One of the hottest authors of the 1910s had been dead for over 200 years before she ever published a word. Patience Worth, as channeled through the ouija board of St. Louis housewife Pearl Curran, published several novels and scores of poems before the death of her link to the material world in 1937.
posted by Horace Rumpole (16 comments total) 14 users marked this as a favorite
I read that article and considered making a FPP about it, but never did. It's a fascinating subject, and the article is thoughtful and interesting. It really digs into not only ideas like automatic writing and communicating with the spirit world (which were popular during the era), but also tries to get into less supernatural explanations for Patience Worth's body of work. After reading, I was left to contemplate a great many things.
posted by hippybear at 4:42 PM on September 14, 2010

I had heard about "channeling," of course, but I didn't realize that there was someone who had done it for so long and in such depth. It seems that Pearl Curran was what is gently called a "fantasy-prone personality," and one with talents that no one expected or looked for in a person of her time and place. I bet she at least half believed herself. But what floral, fake English!
posted by Countess Elena at 5:07 PM on September 14, 2010

See also James Merrill and The Changing Light at Sandover, although Merrill was already an accomplished poet before he started dictating from otherworldly sources . . . it seems to me that maybe when the cultural moment gives someone permission to access the unconscious in the guise of an Other Being without condemning them as crazy, you have the opportunity for this kind of eruption of powerful subconscious creativity. The annals of literature are full of writers' daemons and such.
posted by chaff at 5:23 PM on September 14, 2010

I have sometimes wondered about people who say things like this:
"The Red and the Black is a book I actually want to read. " And have the time to tell us what someday they want to read but somehow have never gotten around to beginning the book mentioned.
posted by Postroad at 5:33 PM on September 14, 2010

Postroad, the spirits are telling me that you actually want the next post down.
posted by Horace Rumpole at 5:39 PM on September 14, 2010 [2 favorites]

Back in the mid-eighties, I was involved in the experimental, cassette culture movement.

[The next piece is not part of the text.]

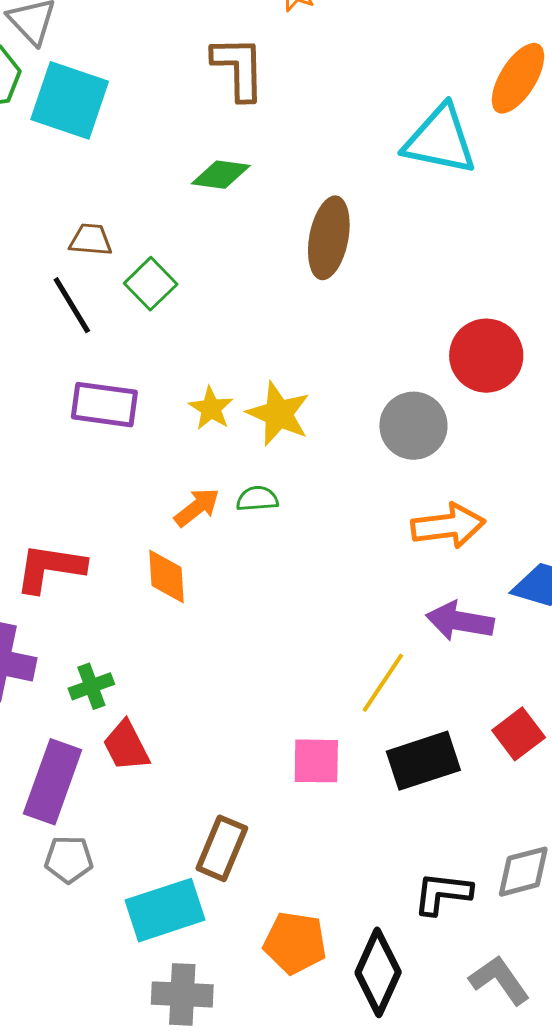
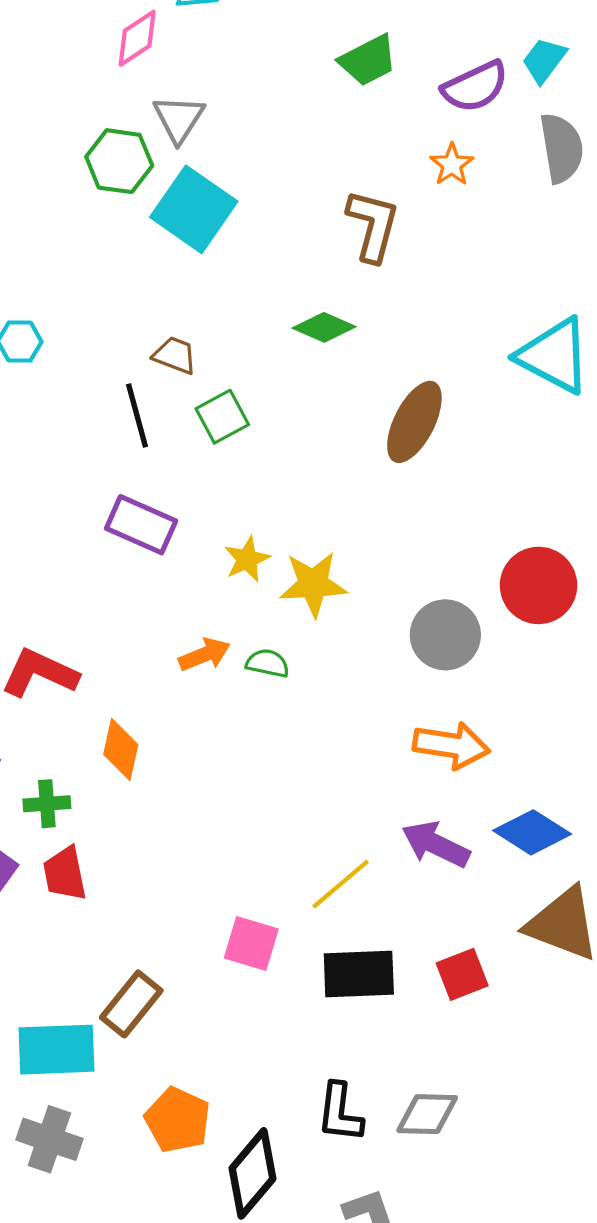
yellow star: (278, 414) -> (313, 584), turned 30
orange diamond: (166, 576) -> (121, 750), moved
black L-shape: (442, 893) -> (340, 1113), turned -106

I released 3 or 4 cassettes on a couple different labels under the name "Patience Worth". My last tape is still actually available from Sound of Pig.

I found the name in an old supernatural encyclopedia I had as a kid.
posted by davebush at 5:56 PM on September 14, 2010

I read about her in a Bathroom Reader! Fascinating story.
posted by ORthey at 6:53 PM on September 14, 2010

I still want to read those Abraham Lincoln memoirs written (post-mortem) through spiritualists...
posted by cinemafiend at 7:33 PM on September 14, 2010

Mmmmm. Stagger Lee, William Burroughs' grave, the events chronicled in The Exorcist and now this.

I smell theme meetup!
posted by Kid Charlemagne at 7:51 PM on September 14, 2010

Weird, I have the same surname and lived for nearly 20 years in Saint Louis. I'm blaming any long-winded comments on automatic writing, retroactive to 1910.
posted by Emperor SnooKloze at 7:52 PM on September 14, 2010

Did not expect this topic to be such a wonderful post. Fascinating story and exceptionally fine writing. Thanks Horace Rumpole.
posted by nickyskye at 8:47 PM on September 14, 2010

In the days before I was cured of librarianship, one of the things that I found neat about the psyche of cataloggers was that they had carefully worked out how to deal with things like the authorship of a novel as channelled through a medium: 100 1_ |a Worth, Patience, |e imputed author.

For some reason I find the concept of an imputed author charmingly droll.
posted by Quinbus Flestrin at 9:13 PM on September 14, 2010 [1 favorite]

In the days before I was cured of librarianship

You can't be cured of librarianship. That's a lie put forth by conservative religions and culture warriors. Sure, there are camps and retreats they send you to, and organizations which claim they can "cure the librarianz", but there is overwhelming evidence that many who claim to be cured are deeply unhappy and feel they are living a lie. Just look online for the many blogs of "former ex-librarians" to read personal testimonials from those who bought into this lie and who have finally come to terms with the fact that they simply ARE librarians, and have even found happiness living a true-to-self librarian lifestyle.
posted by hippybear at 9:39 PM on September 14, 2010 [4 favorites]

I am a recovering librarian. I am neither a conservative or a culture warrior. I am, however, happier and significantly better-compensated as a non-librarian.

On topic: this is a great post and I love it. Thank you.
posted by That's Numberwang! at 11:45 PM on September 14, 2010


If I weren't a skeptic, maybe I could manage to channel somebody who can write.
posted by The Confessor at 11:58 PM on September 14, 2010

More proof that people do all kinds of crazy things when you make them wear corsets. However, if it produces good art, maybe we should strap everyone into one?